Thanks Susie, I will look it up. I suspect there are food allergies involved here and if I can control her behavior w/o medication, that would be awesome. My sister was misdiagnosed as a child and my folks were told to "ignore her, it's a phase and she'll grow out of it." By the time she was 15 she was a psychotic mess. A doctor diagnosed her with ADD, gave her meds, she slept for 3 days straights and woke up a new person. But, they have become her crutch and she never learned how to deal with life on her own. Sugar, however, WAS her enemy! My daughter was MUCH better last night and today....but, I feel I need to start preparing before the next "spell" hits.
So, I'm a little down today. Going to the doctor - good or bad - always depresses me. I couldn't sleep last night, my whole left side hurt, both hands and feet (fingers and toes the worst) were killing me. I met my new rhuemy. He seems nice, but wants to start at "square one" again. <sigh> he doesn't "buy" the last dx I was given. Wants me off Remicade and on Enbrel. So, I'm a month behind on infusions and have to wait until late August (after a 2 week camping trip we're supposed to be going on - yeah right, w/o meds???) to find out what is going on and what I'll be taking. I don't know if switching is the answer, yes I'm scared of needles and givin g myself a shot scares me - but I don't think that's my problem (yet!) The TNF blockers all cause the same problems with infections and such - I've been having such a problem for 6 months now, why would switching to a different one make any difference? The reasons I was put on Remicade instead of the others was to cover all the issues I have - I don't knwo if Enbrel will help anythign but the RA. Though the plaquinil is helping, he mentioned what I had read and that is it is not a good drug for the psorisis. He claims he is going to scour my chart and go from there. I'm sure, like with everyone else, by the time I see him he'll be singing a different tune and not remembering me at all.

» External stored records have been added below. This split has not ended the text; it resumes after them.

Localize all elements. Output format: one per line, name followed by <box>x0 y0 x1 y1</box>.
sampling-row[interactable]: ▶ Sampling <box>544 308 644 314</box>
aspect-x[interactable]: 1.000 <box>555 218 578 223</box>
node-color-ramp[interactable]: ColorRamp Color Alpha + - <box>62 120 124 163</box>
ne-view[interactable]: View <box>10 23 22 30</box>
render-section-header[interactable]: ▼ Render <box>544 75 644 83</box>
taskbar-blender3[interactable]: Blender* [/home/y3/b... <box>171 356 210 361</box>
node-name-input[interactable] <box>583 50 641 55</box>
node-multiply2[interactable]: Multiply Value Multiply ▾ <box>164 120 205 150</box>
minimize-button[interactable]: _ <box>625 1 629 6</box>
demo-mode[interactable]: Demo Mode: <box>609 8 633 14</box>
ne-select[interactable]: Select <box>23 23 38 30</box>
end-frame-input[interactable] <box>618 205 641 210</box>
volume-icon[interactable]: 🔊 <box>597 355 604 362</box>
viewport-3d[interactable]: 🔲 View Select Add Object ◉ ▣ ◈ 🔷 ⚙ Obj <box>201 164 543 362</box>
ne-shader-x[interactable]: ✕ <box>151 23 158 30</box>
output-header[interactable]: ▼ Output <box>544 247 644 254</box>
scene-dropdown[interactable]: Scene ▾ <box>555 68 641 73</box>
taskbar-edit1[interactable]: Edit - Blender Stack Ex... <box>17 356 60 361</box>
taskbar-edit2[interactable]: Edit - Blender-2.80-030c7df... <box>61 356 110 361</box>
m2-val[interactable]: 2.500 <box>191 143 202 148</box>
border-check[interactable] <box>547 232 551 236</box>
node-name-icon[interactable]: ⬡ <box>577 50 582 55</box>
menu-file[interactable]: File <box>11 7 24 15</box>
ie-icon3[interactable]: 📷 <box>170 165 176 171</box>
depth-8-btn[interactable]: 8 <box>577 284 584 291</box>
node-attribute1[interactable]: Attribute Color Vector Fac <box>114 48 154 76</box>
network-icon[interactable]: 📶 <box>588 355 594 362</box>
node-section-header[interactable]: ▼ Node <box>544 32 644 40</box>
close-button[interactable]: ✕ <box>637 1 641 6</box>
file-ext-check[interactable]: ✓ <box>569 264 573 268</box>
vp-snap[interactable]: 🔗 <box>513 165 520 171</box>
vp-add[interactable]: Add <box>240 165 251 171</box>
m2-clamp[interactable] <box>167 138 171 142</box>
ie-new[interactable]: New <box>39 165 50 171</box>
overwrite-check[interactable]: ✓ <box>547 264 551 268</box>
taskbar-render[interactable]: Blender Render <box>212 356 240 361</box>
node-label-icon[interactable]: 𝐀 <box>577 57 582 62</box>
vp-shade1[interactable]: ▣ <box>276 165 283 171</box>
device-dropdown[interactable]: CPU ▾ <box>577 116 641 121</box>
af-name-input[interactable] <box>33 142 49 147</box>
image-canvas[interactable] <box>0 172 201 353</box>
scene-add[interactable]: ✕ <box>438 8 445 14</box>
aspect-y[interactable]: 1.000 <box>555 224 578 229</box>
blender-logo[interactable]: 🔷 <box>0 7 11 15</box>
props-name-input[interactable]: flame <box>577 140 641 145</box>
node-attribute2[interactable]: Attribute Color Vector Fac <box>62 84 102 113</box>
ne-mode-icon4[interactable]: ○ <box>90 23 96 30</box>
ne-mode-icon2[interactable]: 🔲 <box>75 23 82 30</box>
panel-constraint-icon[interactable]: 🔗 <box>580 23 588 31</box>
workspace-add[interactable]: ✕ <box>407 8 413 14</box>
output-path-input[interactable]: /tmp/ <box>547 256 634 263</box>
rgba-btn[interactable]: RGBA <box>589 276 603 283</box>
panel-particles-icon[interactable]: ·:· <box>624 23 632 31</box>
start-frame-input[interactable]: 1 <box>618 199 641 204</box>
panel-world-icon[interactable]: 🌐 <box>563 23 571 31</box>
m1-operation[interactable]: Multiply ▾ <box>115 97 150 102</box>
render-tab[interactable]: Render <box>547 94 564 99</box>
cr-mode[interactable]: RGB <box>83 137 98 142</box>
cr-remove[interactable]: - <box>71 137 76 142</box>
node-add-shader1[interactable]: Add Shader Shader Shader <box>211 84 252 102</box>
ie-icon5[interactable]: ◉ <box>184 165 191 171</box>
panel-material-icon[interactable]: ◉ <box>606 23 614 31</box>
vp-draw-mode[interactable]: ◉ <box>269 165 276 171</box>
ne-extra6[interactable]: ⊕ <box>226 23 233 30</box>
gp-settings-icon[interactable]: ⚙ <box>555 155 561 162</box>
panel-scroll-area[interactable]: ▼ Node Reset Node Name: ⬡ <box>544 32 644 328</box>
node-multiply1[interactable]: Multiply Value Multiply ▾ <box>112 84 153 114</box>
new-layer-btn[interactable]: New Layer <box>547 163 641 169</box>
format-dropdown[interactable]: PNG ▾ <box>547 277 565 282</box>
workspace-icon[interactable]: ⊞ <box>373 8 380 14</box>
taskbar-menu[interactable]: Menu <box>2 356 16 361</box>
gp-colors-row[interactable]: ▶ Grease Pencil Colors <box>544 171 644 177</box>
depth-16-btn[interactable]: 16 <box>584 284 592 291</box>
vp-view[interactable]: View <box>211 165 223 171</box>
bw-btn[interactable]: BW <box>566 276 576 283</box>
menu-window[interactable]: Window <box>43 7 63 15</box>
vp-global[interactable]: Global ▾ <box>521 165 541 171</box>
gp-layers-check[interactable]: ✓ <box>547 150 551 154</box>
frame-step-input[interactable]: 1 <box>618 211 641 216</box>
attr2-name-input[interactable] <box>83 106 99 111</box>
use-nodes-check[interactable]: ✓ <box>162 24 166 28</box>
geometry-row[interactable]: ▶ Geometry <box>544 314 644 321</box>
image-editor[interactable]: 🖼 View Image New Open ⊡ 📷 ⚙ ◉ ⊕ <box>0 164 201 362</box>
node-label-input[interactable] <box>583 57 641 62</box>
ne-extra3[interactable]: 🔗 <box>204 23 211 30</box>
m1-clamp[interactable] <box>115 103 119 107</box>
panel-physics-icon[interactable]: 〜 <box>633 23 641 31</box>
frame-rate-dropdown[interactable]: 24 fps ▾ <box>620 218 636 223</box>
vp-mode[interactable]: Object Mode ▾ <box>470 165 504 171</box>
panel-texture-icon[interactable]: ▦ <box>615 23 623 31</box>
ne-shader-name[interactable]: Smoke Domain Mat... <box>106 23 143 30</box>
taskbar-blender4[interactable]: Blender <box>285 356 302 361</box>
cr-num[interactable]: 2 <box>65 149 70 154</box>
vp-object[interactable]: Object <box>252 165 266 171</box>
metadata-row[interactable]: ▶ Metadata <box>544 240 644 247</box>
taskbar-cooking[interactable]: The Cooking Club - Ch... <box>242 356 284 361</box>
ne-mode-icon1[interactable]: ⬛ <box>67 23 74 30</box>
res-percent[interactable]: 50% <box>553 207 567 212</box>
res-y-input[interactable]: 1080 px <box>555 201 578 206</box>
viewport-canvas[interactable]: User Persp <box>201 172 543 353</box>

I"m hurting bad today - but lack of sleep and depression are probably not helping. Today is my birthday. I am 35 now. That just didn't help with today - espeically since there was nothing special that happened otherwise today to perk me up or get me excited. I should have waited the extra week or two it would have taken to see him rather than having appt. today.
Is anyone on depression medication? Does that help if it's pain-induced depression or do I just have to deal with feeling of breaking down in front of my kids a couple of times a week?